Le racisme : outil originel du système capitaliste pour mettre en œuvre l’exploitation humaine.

 

     Il semble nécessaire de revenir de nouveau en arrière pour s’intéresser à ce qui est à l’origine de l’opposition entre « Blancs » et « Noirs », opposition dont l’inanité me semble totale. Pour cela, un documentaire Arte réalisé par Fanny Glissant est particulièrement éclairant : Les routes de l’esclavage, qui se décline en 4 épisodes de 52 minutes chacun. Dans le 3ème épisode, 1620-1789 : Du sucre à la révolte, est avancée l’idée selon laquelle l’un des fondements de la prospérité occidentale est bien l’esclavage et c’est bien ce même esclavage qui serait à l’origine du concept de race, de distinction entre d’un côté les « Blancs » et de l’autre les « Noirs » ; concept suranné qui marque encore les mobilisations actuelles sans pour autant que l’on soit tenté de le remettre en cause. Comme si nous voulions nous enfermer dans un récit créé de toute pièce par les esclavagistes de l’époque, comme si nous ne voulions pas finalement traiter l’origine du mal, comme si nous continuions coûte que coûte à nous inscrire dans la droite ligne de la traite des africains et surtout de son traitement langagier. Ne pas reconnaître que ce concept est inopérant c’est ne pas vouloir avancer, c’est tourner le dos au réel problème de la domination de l’homme sur l’homme. Oui, dans nos sociétés développées les sévices physiques sont moins directs et spectaculaires, oui, les rapports de domination sont moins flagrants, mais doit-on choisir un moindre mal entre domination physique forcée et domination mentale consentie ? La servitude volontaire des masses actuelles est bien une servitude ; c’est cela qu’il ne faudrait pas accepter car ceux qui acceptent ces nouveaux rapports de domination s’appuyant sur des distinctions de parcours académiques, de statuts sociaux ou de poste en entreprise, à force de renoncement, passent du statut de victime au statut de complice. 

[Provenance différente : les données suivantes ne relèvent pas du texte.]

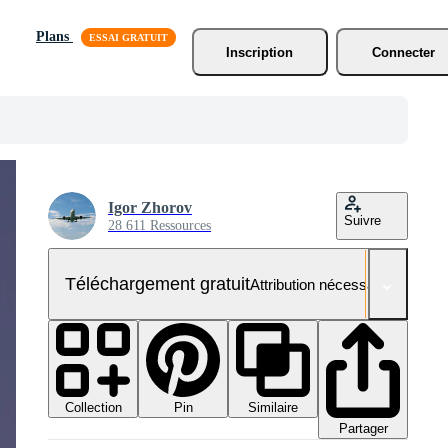
Plans
Inscription
Connecter
Igor Zhorov
Suivre
28 611 Ressources
Téléchargement gratuit
Attribution nécessaire
Collection
Similaire
Pin
Partager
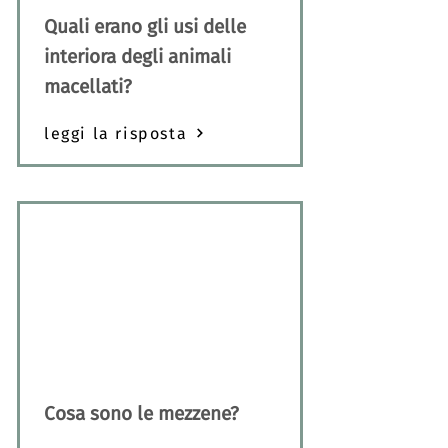
Quali erano gli usi delle
interiora degli animali
macellati?
leggi la risposta
Cosa sono le mezzene?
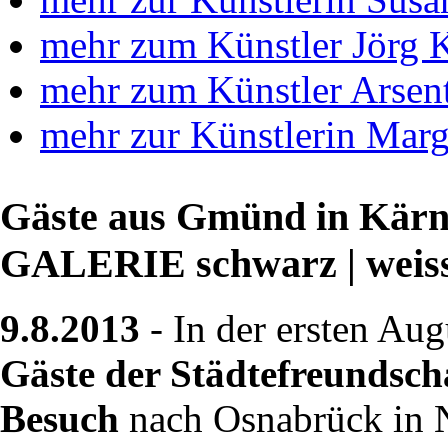
mehr zum Künstler Jörg 
mehr zum Künstler Arsen
mehr zur Künstlerin Marg
Gäste aus Gmünd in Kärnt
GALERIE schwarz | weis
9.8.2013
- In der ersten Au
Gäste der Städtefreundsc
Besuch
nach Osnabrück in N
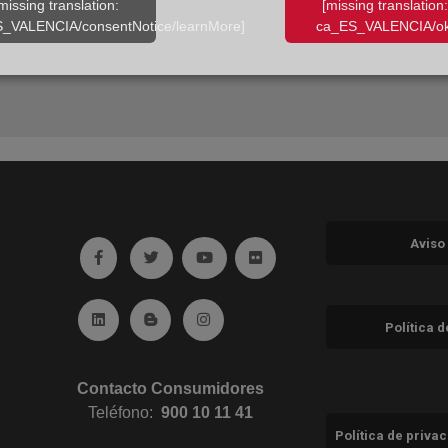
missing translation:
[missing translation:
_VALENCIA/consentNotice/learnMore]
ca_ES_VALENCIA/ok
Aviso
Ir a facebook (abre en ventana nueva)
Ir a twitter (abre en ventana nueva)
Ir a YouTube (abre en ventana nuev
Ir a Flickr (abre en ventana 
Ir a Linkedin (abre en ventana nueva)
Ir al Blog (abre en ventana nueva)
Ir a Instagram (abre en ventana nue
Política 
Contacto Consumidores
Teléfono:
900 10 11 41
Política de priva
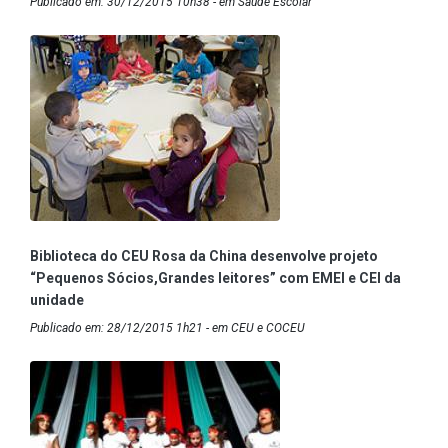
Publicado em: 30/12/2015 10h38 - em Saúde Escolar
Biblioteca do CEU Rosa da China desenvolve projeto
“Pequenos Sócios,Grandes leitores” com EMEI e CEI da
unidade
Publicado em: 28/12/2015 1h21 - em CEU e COCEU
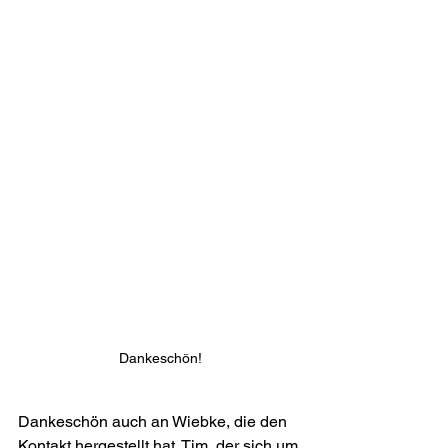
Dankeschön!
Dankeschön auch an Wiebke, die den 
Kontakt hergestellt hat. Tim, der sich um 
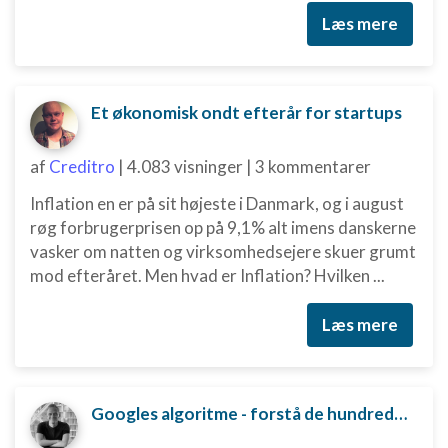
Læs mere
Et økonomisk ondt efterår for startups
af
Creditro
|
4.083 visninger
|
3 kommentarer
Inflation en er på sit højeste i Danmark, og i august
røg forbrugerprisen op på 9,1% alt imens danskerne
vasker om natten og virksomhedsejere skuer grumt
mod efteråret. Men hvad er Inflation? Hvilken ...
Læs mere
Googles algoritme - forstå de hundredvis af parametre bag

     Le racisme est bien une injustice mais la mère de toutes les injustices est la domination, et même la tentative de justification, quelle qu‘elle soit, de cette domination d’un groupe d’individus sur un autre. Peut-être suis-je daltonien, mais la domination je ne la vois pas d’une seule et unique couleur. Elle prend diverses formes au gré des circonstances et toujours dans le même but d’accumulation de richesses par quelques uns. 

     D’ailleurs, dans le 2ème épisode de cette série documentaire : 1375-1620 : Pour tout l’or du monde, on apprend vite qu’au 16ème siècle il y avait collusion entre élites blanches et élites noires avec mise en place d’un système élaboré de prédation qui faisait fi de la couleur de peau. On relate bien ici l’opportunisme d’une minorité de commerçants qui exportaient leurs modèles économiques basés sur l’esclavage par des stratagèmes élaborés à base d’occasions saisies sans scrupules, de récits inventés ; tout en craignant plus que tout, en combattant et dans certains cas en fuyant les insurrections armées violentes qui, elles seules, étaient capables de faire vaciller l’édifice.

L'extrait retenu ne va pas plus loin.